Material for this exercise below:

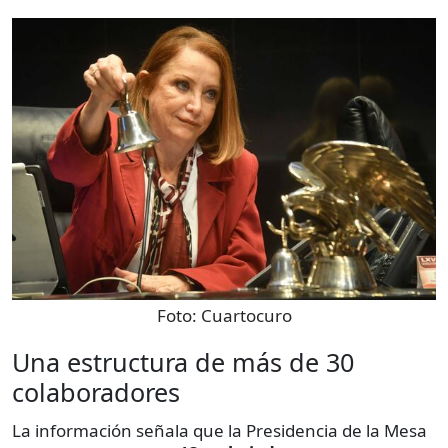
Foto:
Cuartocuro
Una estructura de más de 30
colaboradores
La información señala que la Presidencia de la Mesa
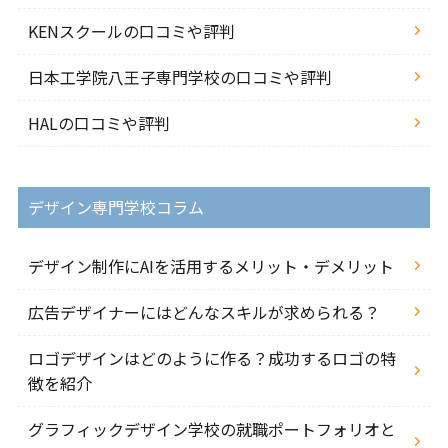
KENスクールの口コミや評判
日本工学院八王子専門学校の口コミや評判
HALの口コミや評判
デザイン専門学校コラム
デザイン制作にAIを活用するメリット・デメリット
広告デザイナーにはどんなスキルが求められる？
ロゴデザインはどのように作る？成功するロゴの特
徴を紹介
グラフィックデザイン学校の就職ポートフォリオと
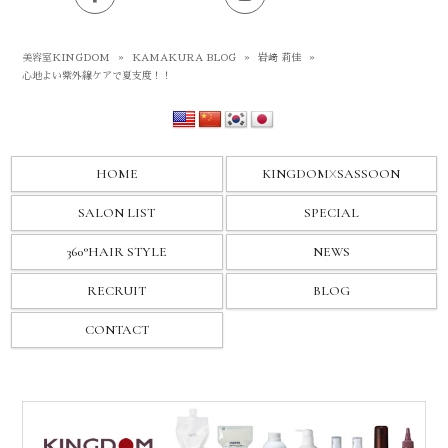
美容室KINGDOM
»
KAMAKURA BLOG
»
岩﨑 莉佳
»
心地よい紫外線ケアで夏支度！！
HOME
KINGDOM
X
SASSOON
SALON LIST
SPECIAL
360°HAIR STYLE
NEWS
RECRUIT
BLOG
CONTACT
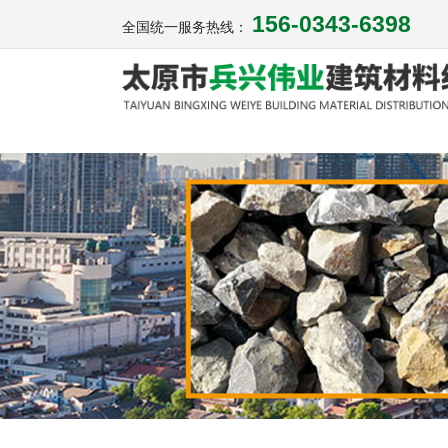
156-0343-6398
全国统一服务热线：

End of Material for this exercise.

Try it: What the answer needs is every line from the one with "colaboradores" through the last line of the data, reproduced word for word and with pictures omitted.

Solution to the exercise:
colaboradores
La información señala que la Presidencia de la Mesa
KENスクールの口コミや評判
日本工学院八王子専門学校の口コミや評判
HALの口コミや評判
デザイン専門学校コラム
デザイン制作にAIを活用するメリット・デメリット
広告デザイナーにはどんなスキルが求められる？
ロゴデザインはどのように作る？成功するロゴの特
徴を紹介
グラフィックデザイン学校の就職ポートフォリオと
美容室KINGDOM
»
KAMAKURA BLOG
»
岩﨑 莉佳
»
心地よい紫外線ケアで夏支度！！
HOME
KINGDOM
X
SASSOON
SALON LIST
SPECIAL
360°HAIR STYLE
NEWS
RECRUIT
BLOG
CONTACT
156-0343-6398
全国统一服务热线：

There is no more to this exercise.